Most organizations these days when it comes to customer assistance split it down into 2 areas; communication and self-serve. FreshBooks when it comes to communication, you may either e-mail them or give them a call. There are some very big statements here when it comes to their phone customer assistance. They claim they’ll pick up the phone after 4 rings. I tried this and someone picked it up after 5. Probably not anything to weep about, 5 rings is still considerably quicker than most customer service you receive these days. Their e-mail assistance is also fairly rapid I’ve had answers within a couple of hours after
I wrote them an e-mail. But they also have the frequently asked questions area which would be the self-serve, self-help portion. So, huge knowledge is based on the most frequent difficulties and inquiries clients have. They’ve got a fantastic search tool here so if you have a particular query, you could write it in here and it’ll likely turn up. Honestly, most difficulties that I’ve encountered were addressed via the self-serve portion. Really, any solid knowledge base should be able to accomplish that.

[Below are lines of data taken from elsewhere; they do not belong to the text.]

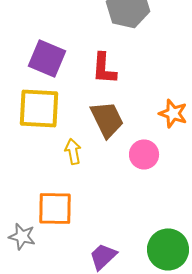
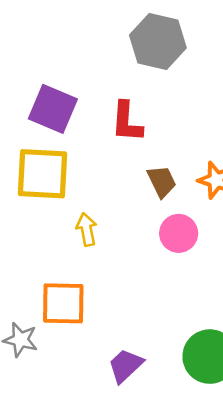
brown trapezoid: (107, 119) -> (162, 182), moved, size x0.7

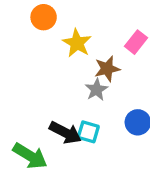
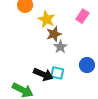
brown star: (107, 69) -> (54, 34), moved

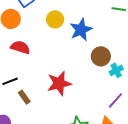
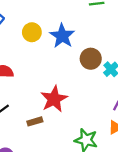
brown rectangle: (24, 97) -> (35, 121), moved, turned -56

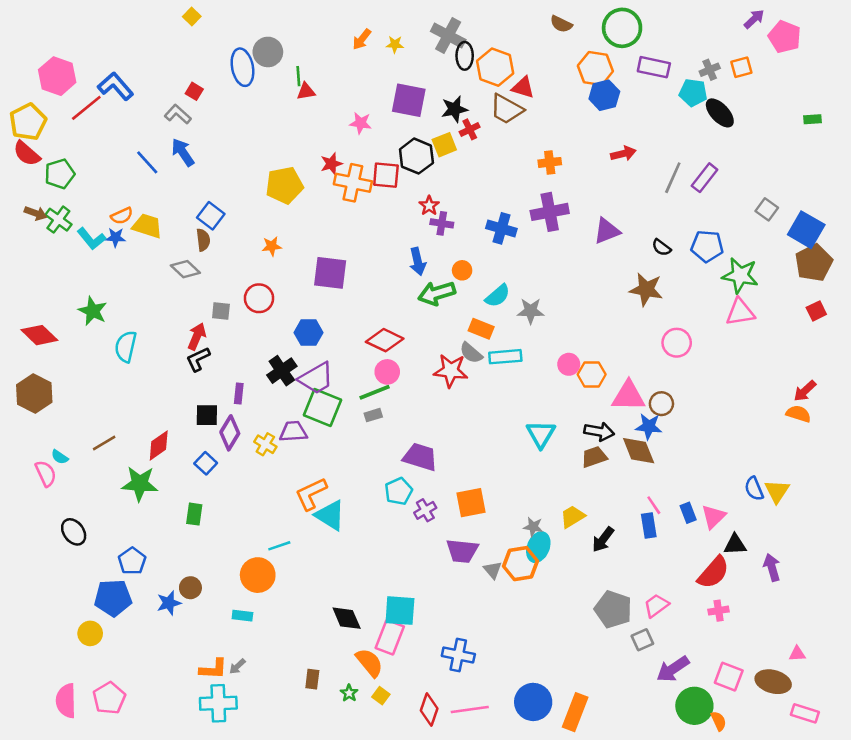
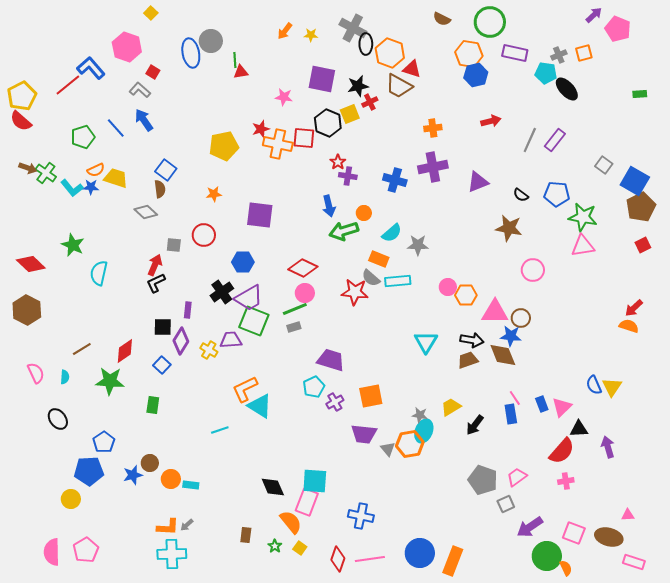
pink hexagon: (57, 76) -> (127, 47), moved
green pentagon: (60, 174) -> (83, 137), moved
cyan semicircle: (60, 457) -> (65, 377), moved, turned -120
orange circle: (258, 575) -> (171, 479), moved, size x0.7

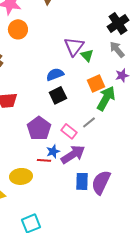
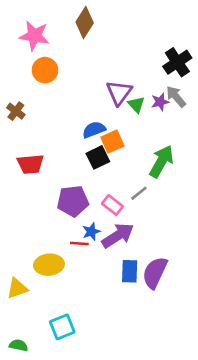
purple star: (122, 75) -> (160, 102), moved
orange square: (96, 83) -> (112, 142), moved
purple pentagon: (39, 128) -> (73, 201), turned 30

That is the purpose of it.
Again, I’ve had amazing customer service with FreshBooks, they’re really prompt and very simple to locate answers, received absolutely no difficulties, so far.
I adore FreshBooks, I truly do. I’ve been using them ever since I launched my web design marketing firm a few years ago. They’ve been with me from the beginning and they satisfy all of my requirements and then some. With that said, it’s definitely geared primarily toward smaller firms and a lot of freelancers.
If you have a big company or if you have a lot of specialized accounting demands, for example, if you have a staff that requires payroll, then FreshBooks definitely isn’t a suitable option for you. But if you’re a small business or freelancer, you want a clean, simple, beautiful way to invoice your customers and track your profit and loss, track your expenses, collaborate with your teams, and track your time and you have to bill your clients by billed hours, I don’t think why you’ll pick anything else other than FreshBooks. So, give it a try now, and sample their 30-day free trial. You don’t even have to input a credit card for it to register, simply try for 30 days and if you don’t like it you can easily go on to something else.